I am a Jurassic Park fanboy. The original is one of my favorite movies of all-time, one of the movies I can and will stop to watch any time, and enjoy it as much as the first. I've only seen the 2nd and 3rd installments once or twice each, and they failed to inspire as much fervor. As with a majority of films in the recent reboot genre, I had low expectations.

The events of "Jurassic World" take place in real-time after those of the previous Jurassic movies. The park has been streamlined and supposedly foolproofed, and has become a massive tourist attraction. Imagine a Six Flags, a Disneyworld, and multiply it by a million. The cost is incredible, and in order to attract new and repeat customers, the park has taken to enhancing their dinosaurs to be bigger, faster, and scarier.

Claire (Bryce Dallas Howard) is the park operations manager, and her two nephews are sent to visit. Of course, they wander off from the tour, get lost, and require the services of dino-trainer Owen (Chris Pratt). I hated just about every moment that involved the two kids. They are about 15 and 11, but the older one acts more mature (which I guess is actually accurate for a high-schooler) while the younger reacts to everything like a toddler. I don't care how disaffected a brooding teen can be, if you're getting a free vacation to a tropical island where you get to see EFFING DINOSAURS you can take five seconds to put down your phone. And for the younger, I'm glad you're excited but you don't need to be skipping around wearing a fannypack. Even the backstory surrounding the impending divorce of their parents bothered me, it just felt like an unnecessary tack-on plot point. The mother (Claire's sister) complains that Claire passed the boys off to her assistant; does it not occur to you that Claire is running the biggest theme park in the world, and might have some pressing issues that prevent her from babysitting a mopey teen and a spastic tween?

If I could strip away all of that, I was actually pleased with the movie. The meat of the plot kicks in when a newly created dinosaur, made by mixing DNA from various other animals, shows incredible intelligence and manages to escape, wreaking havoc across the park. Things move quickly and snowball out of control as the escaped Indominus Rex starts killing anything that moves. The action is intense, the CGI is great, and the events are as realistic as can be expected concerning reanimated dinosaurs. The plot points follow a basic playbook, including the typical "proper girl falls for the bad boy" love story, the "bickering siblings remember family comes first" story, and the "corporations are evil and nature should rule itself" story.
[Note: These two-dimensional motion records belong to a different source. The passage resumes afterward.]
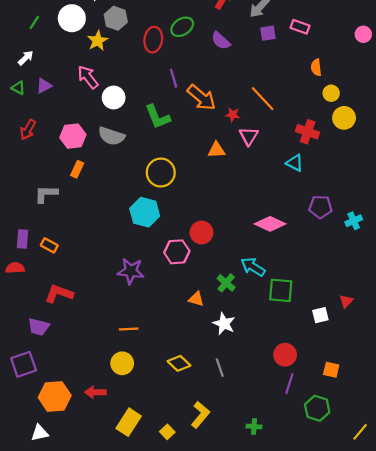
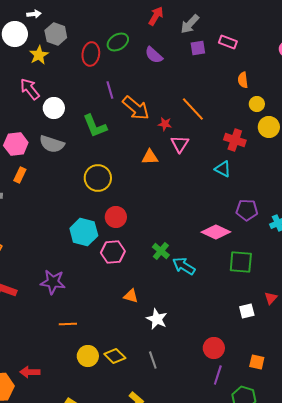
cyan hexagon: (145, 212) -> (84, 232), moved
pink diamond: (270, 224) -> (216, 232), moved
red circle: (201, 233) -> (116, 217), moved
purple star: (131, 271) -> (53, 282), moved
green cross: (226, 283) -> (161, 251), moved
green square: (281, 290) -> (241, 262), moved
yellow circle: (122, 363) -> (88, 356), moved
red arrow: (95, 392) -> (30, 372), moved

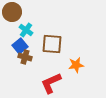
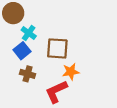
brown cross: (25, 57) -> (28, 74), moved
orange star: (76, 65) -> (71, 72), moved

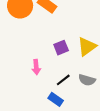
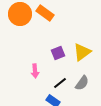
gray semicircle: (87, 80) -> (82, 83), turned -70

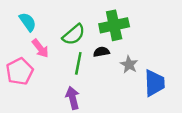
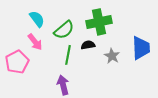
cyan semicircle: (28, 22) -> (37, 19), moved
blue trapezoid: (154, 83) -> (141, 48), moved

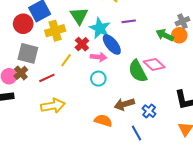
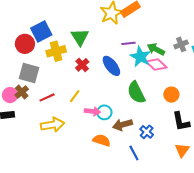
cyan star: (100, 28) -> (140, 57), moved
green arrow: (165, 35) -> (156, 49), moved
orange circle: (179, 35) -> (171, 95), moved
pink arrow: (99, 57) -> (92, 111), moved
yellow line: (66, 60) -> (75, 96), moved
pink diamond: (154, 64) -> (156, 65), moved
cyan circle: (98, 79) -> (104, 112), moved

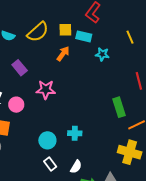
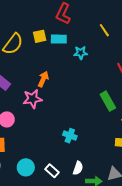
orange arrow: (63, 54) -> (43, 79), moved
cyan cross: (75, 133) -> (70, 136), turned 32
cyan circle: (47, 140) -> (26, 167), moved

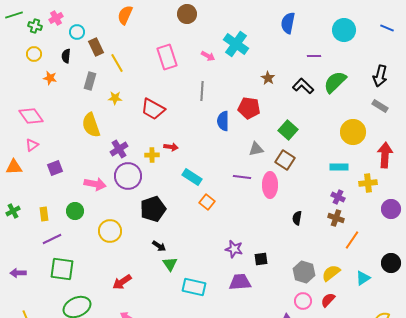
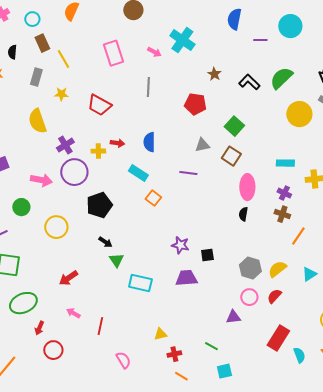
cyan circle: (77, 32) -> (32, 19), moved
purple line: (314, 56) -> (260, 40), moved
blue semicircle: (223, 121) -> (149, 142), moved
yellow circle: (353, 132) -> (299, 114), moved
pink ellipse: (270, 185) -> (247, 187), moved

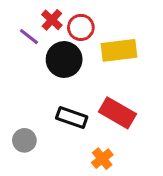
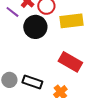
black rectangle: (72, 117) -> (32, 82), moved

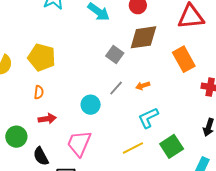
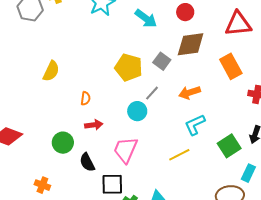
yellow pentagon: (42, 57) -> (129, 67), moved
orange arrow: (143, 86) -> (190, 93), size x1.5
gray line: (116, 88) -> (152, 93), moved
green square: (172, 146) -> (229, 146), moved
I actually liked that last part, with Vincent D'Onofrio nailing his role as a sleazy InGen employee determined to use raptors as military weapons.

Ignoring the kids, the story was fine. I understand that the original JP featured precocious kids that needed saving, but those kids bothered me a hell of a lot less than the ones in JW. The CGI was great, and Pratt & D'Onofrio made up for some subpar acting from Howard. Nothing can match "Jurassic Park" in my book, but "Jurassic World" was an acceptable attempt at paying homage while starting something new.

 

 

On the [Celluloid Hero] scale, "Jurassic World" gets a 6 out of 10.